Founded in 1882 as a small textile trimmings company, Gerster developed into the largest trimmings, tieback and tassel manufacturer in Germany.

In the 1950s, Gerster began the production of curtain tapes. Now the company manufactures over 40 million metres per year.

It has been about 25 years that curtain production was added to the manufacturing programme.

In 2004, Gerster TechTex was created as a new business unit, specially designed for the production of technical narrow tapes. One main focus of this new department is the use of reinforcing and auxiliary materials for the composite-market.

There are 450 employees producing high-quality articles in the headquarters in Germany (Biberach) and in the subsidiary in Poland (opened in 1995).

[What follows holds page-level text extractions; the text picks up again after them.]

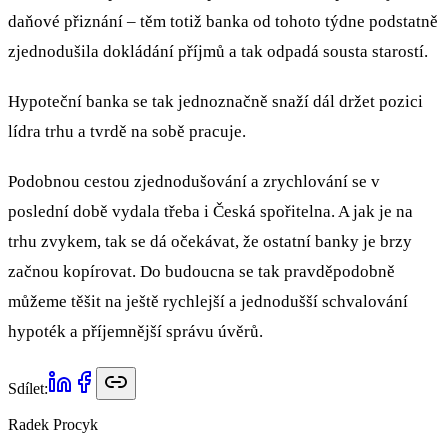
daňové přiznání – těm totiž banka od tohoto týdne podstatně
zjednodušila dokládání příjmů a tak odpadá sousta starostí.
Hypoteční banka se tak jednoznačně snaží dál držet pozici
lídra trhu a tvrdě na sobě pracuje.
Podobnou cestou zjednodušování a zrychlování se v
poslední době vydala třeba i Česká spořitelna. A jak je na
trhu zvykem, tak se dá očekávat, že ostatní banky je brzy
začnou kopírovat. Do budoucna se tak pravděpodobně
můžeme těšit na ještě rychlejší a jednodušší schvalování
hypoték a příjemnější správu úvěrů.
Sdílet:
Radek Procyk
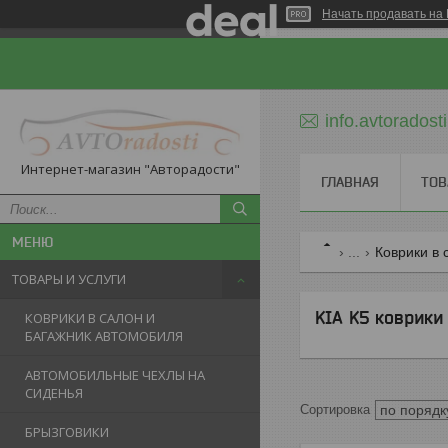
Начать продавать на 
info.avtorados
Интернет-магазин "Авторадости"
ГЛАВНАЯ
ТОВ
...
Коврики в 
ТОВАРЫ И УСЛУГИ
KIA K5 коврики
КОВРИКИ В САЛОН И
БАГАЖНИК АВТОМОБИЛЯ
АВТОМОБИЛЬНЫЕ ЧЕХЛЫ НА
СИДЕНЬЯ
БРЫЗГОВИКИ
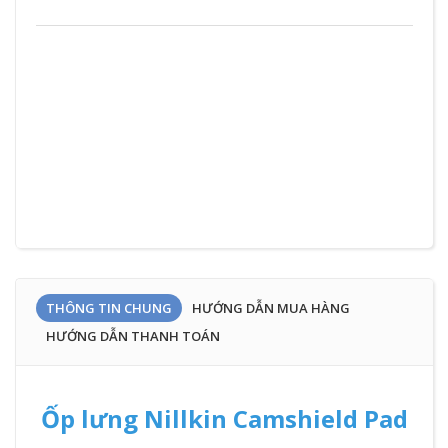
ZD
THÔNG TIN CHUNG
HƯỚNG DẪN MUA HÀNG
HƯỚNG DẪN THANH TOÁN
Ốp lưng Nillkin Camshield Pad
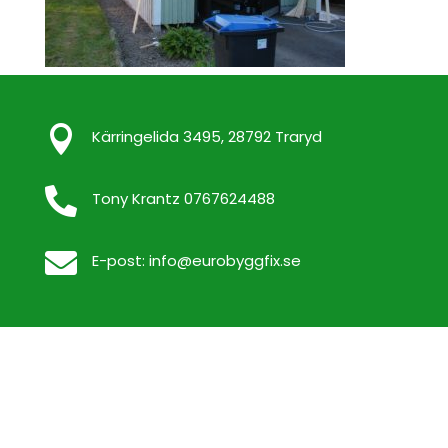

Kärringelida 3495, 28792 Traryd

Tony Krantz 0767624488

E-post:
info@eurobyggfix.se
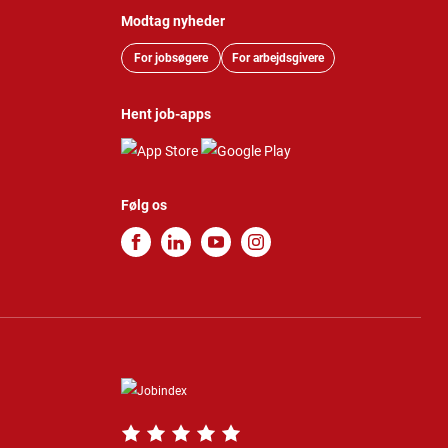
Modtag nyheder
For jobsøgere
For arbejdsgivere
Hent job-apps
Følg os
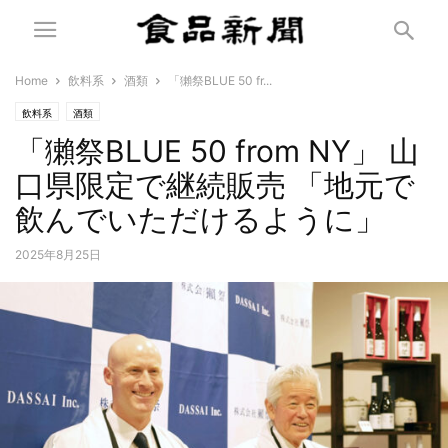
Home
飲料系
酒類
「獺祭BLUE 50 fr...
飲料系
酒類
「獺祭BLUE 50 from NY」 山
口県限定で継続販売 「地元で
飲んでいただけるように」
2025年8月25日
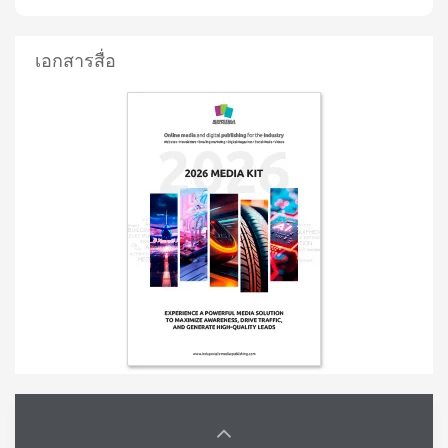
เอกสารสื่อ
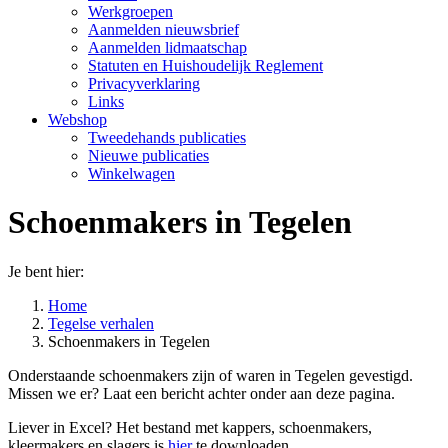
Werkgroepen
Aanmelden nieuwsbrief
Aanmelden lidmaatschap
Statuten en Huishoudelijk Reglement
Privacyverklaring
Links
Webshop
Tweedehands publicaties
Nieuwe publicaties
Winkelwagen
Schoenmakers in Tegelen
Je bent hier:
Home
Tegelse verhalen
Schoenmakers in Tegelen
Onderstaande schoenmakers zijn of waren in Tegelen gevestigd.
Missen we er? Laat een bericht achter onder aan deze pagina.
Liever in Excel? Het bestand met kappers, schoenmakers,
kleermakers en slagers is
hier
te downloaden.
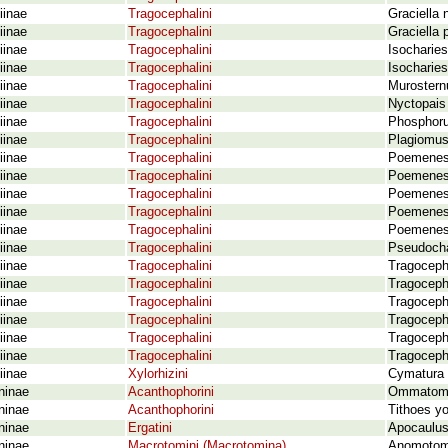
iinae
Tragocephalini
Graciella 
iinae
Tragocephalini
Graciella 
iinae
Tragocephalini
Isocharies
iinae
Tragocephalini
Isocharies
iinae
Tragocephalini
Murostern
iinae
Tragocephalini
Nyctopais
iinae
Tragocephalini
Phosphorus
iinae
Tragocephalini
Plagiomus
iinae
Tragocephalini
Poemenesp
iinae
Tragocephalini
Poemenesp
iinae
Tragocephalini
Poemenesp
iinae
Tragocephalini
Poemenesp
iinae
Tragocephalini
Poemenesp
iinae
Tragocephalini
Pseudochar
iinae
Tragocephalini
Tragoceph
iinae
Tragocephalini
Tragoceph
iinae
Tragocephalini
Tragocepha
iinae
Tragocephalini
Tragoceph
iinae
Tragocephalini
Tragocepha
iinae
Tragocephalini
Tragocepha
iinae
Xylorhizini
Cymatura 
ninae
Acanthophorini
Ommatomen
ninae
Acanthophorini
Tithoes y
ninae
Ergatini
Apocaulus
ninae
Macrotomini (Macrotomina)
Anomotoma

In 2007, Gustav Gerster celebrated its 125th birthday.

== Products ==

- Curtains (woven, embroidered and printed fabrics…)
- Ready made fabrics (eyelet and tab panels, café-style curtains and roman blinds...)
- Curtain tapes
- Trimmings and accessories (decorative tiebacks, tassels, cords and fringes)
- Technical textiles (resin distribution tapes, gussets, spiral bands, hoses…)

== Charitable work ==

The Gustav Gerster GmbH & Co. KG supports the Biberacher Schützenfest, a transregional known festival, by providing donations and products of the company for the parade-, costume- and theatre-equipment.